Task prompt:
Write out exactly, please, every line from the beginning of the entries to the line holding "la caída de", and no pictures.

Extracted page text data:
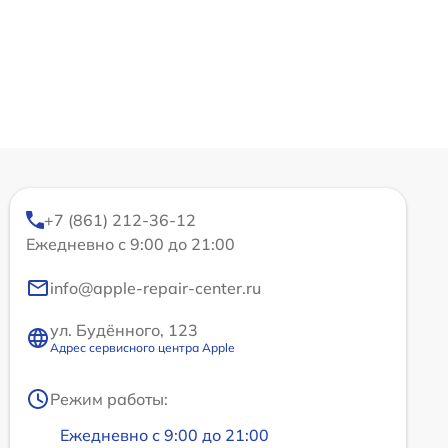
+7 (861) 212-36-12
Ежедневно с 9:00 до 21:00
info@apple-repair-center.ru
ул. Будённого, 123
Адрес сервисного центра Apple
Режим работы:
Ежедневно с 9:00 до 21:00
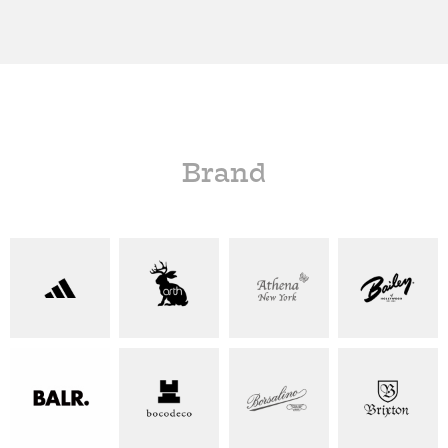
Brand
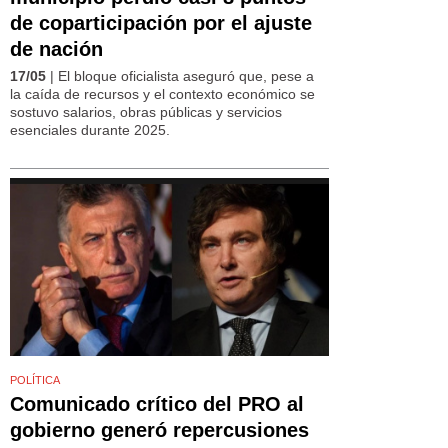
de coparticipación por el ajuste
de nación
17/05
| El bloque oficialista aseguró que, pese a
la caída de recursos y el contexto económico se
sostuvo salarios, obras públicas y servicios
esenciales durante 2025.
POLÍTICA
Comunicado crítico del PRO al
gobierno generó repercusiones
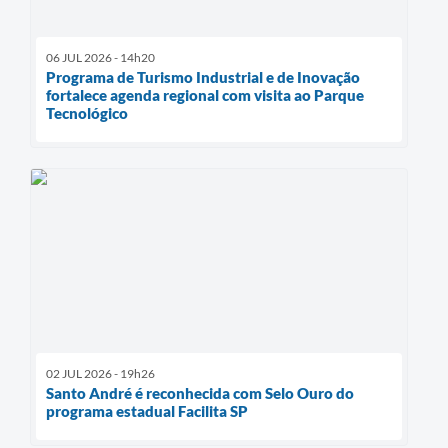
06 JUL 2026 - 14h20
Programa de Turismo Industrial e de Inovação
fortalece agenda regional com visita ao Parque
Tecnológico
02 JUL 2026 - 19h26
Santo André é reconhecida com Selo Ouro do
programa estadual Facilita SP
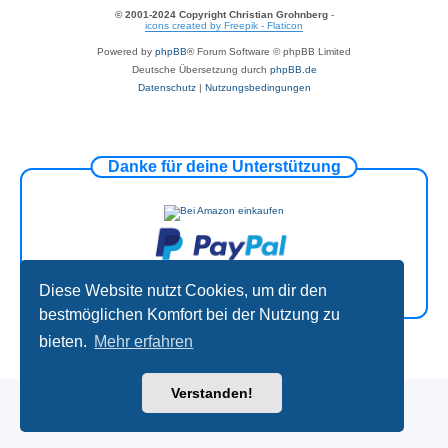
© 2001-2024 Copyright Christian Grohnberg
-
icons created by Freepik - Flaticon
Powered by
phpBB
® Forum Software © phpBB Limited
Deutsche Übersetzung durch
phpBB.de
Datenschutz
|
Nutzungsbedingungen
Danke für deine Unterstützung
Diese Website nutzt Cookies, um dir den
bestmöglichen Komfort bei der Nutzung zu
bieten.
Mehr erfahren
Verstanden!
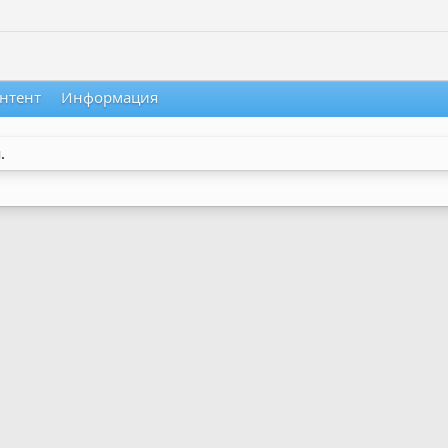
нтент
Информация
.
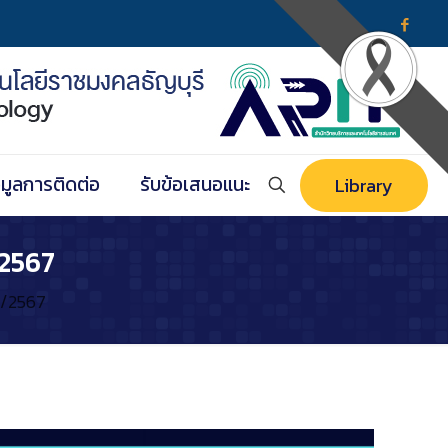
อมูลการติดต่อ
รับข้อเสนอแนะ
Library
/2567
 3/2567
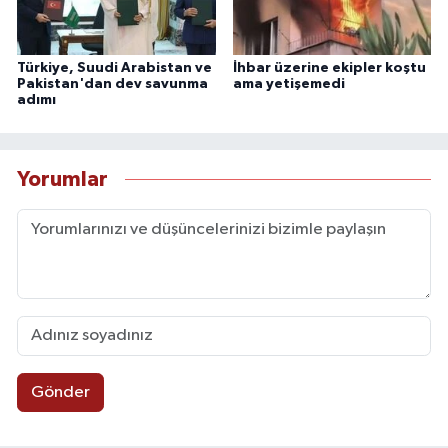
Türkiye, Suudi Arabistan ve
İhbar üzerine ekipler koştu
Pakistan'dan dev savunma
ama yetişemedi
adımı
Yorumlar
Gönder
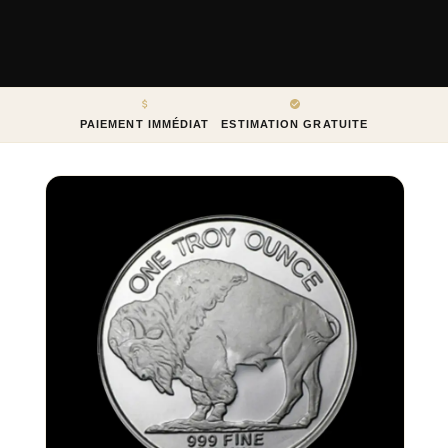
PAIEMENT IMMÉDIAT
ESTIMATION GRATUITE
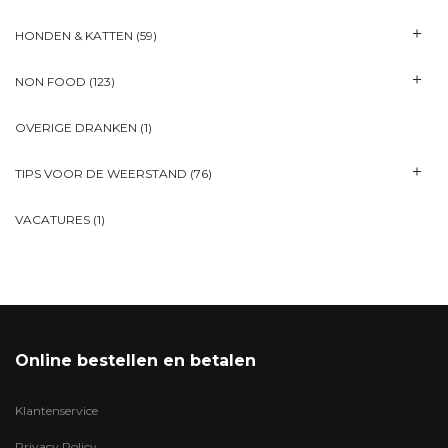
HONDEN & KATTEN
(59)
NON FOOD
(123)
OVERIGE DRANKEN
(1)
TIPS VOOR DE WEERSTAND
(76)
VACATURES
(1)
Online bestellen en betalen
Klantenservice
Privacy Policy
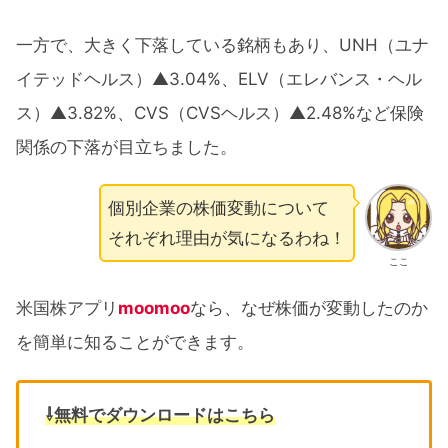
一方で、大きく下落している銘柄もあり、UNH（ユナ
イテッドヘルス）▲3.04%、ELV（エレバンス・ヘル
ス）▲3.82%、CVS（CVSヘルス）▲2.48%など保険
関係の下落が目立ちました。
個別企業の株価変動について
それぞれ理由が気になるわね！
ここ
米国株アプリ
moomoo
なら、なぜ株価が変動したのか
を簡単に知ることができます。
⇩無料でダウンロードはこちら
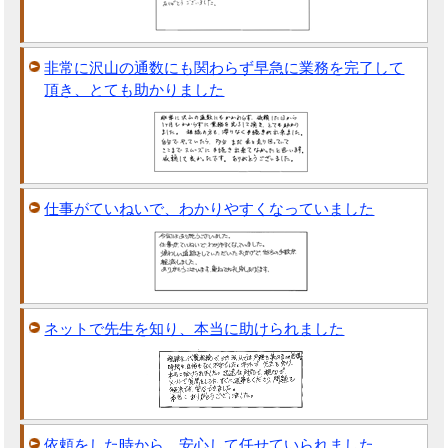
非常に沢山の通数にも関わらず早急に業務を完了して
頂き、とても助かりました
仕事がていねいで、わかりやすくなっていました
ネットで先生を知り、本当に助けられました
依頼をした時から、安心して任せていられました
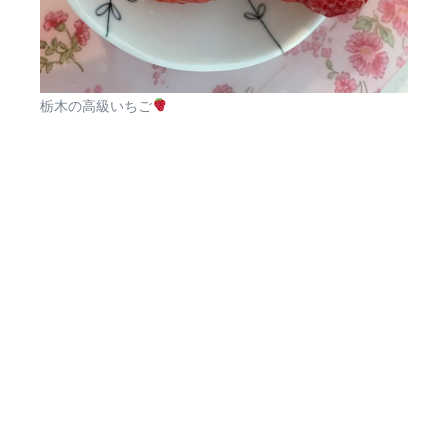
栃木の高級いちご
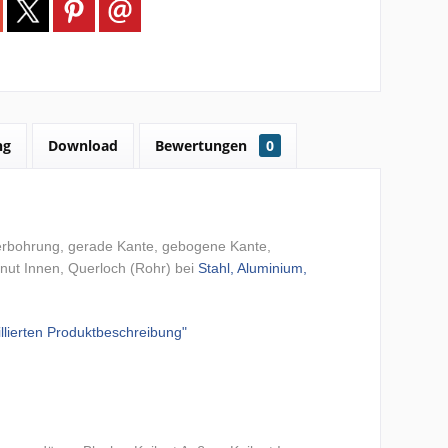
ng
Download
Bewertungen
0
rbohrung, gerade Kante, gebogene Kante,
lnut Innen, Querloch (Rohr)
bei
Stahl, Aluminium,
illierten Produktbeschreibung"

Written reply:
+7 (861) 212-36-12
Ежедневно с 9:00 до 21:00
info@apple-repair-center.ru
ул. Будённого, 123
Адрес сервисного центра Apple
Режим работы:
Ежедневно с 9:00 до 21:00
Brand
de coparticipación por el ajuste
de nación
17/05
| El bloque oficialista aseguró que, pese a
la caída de recursos y el contexto económico se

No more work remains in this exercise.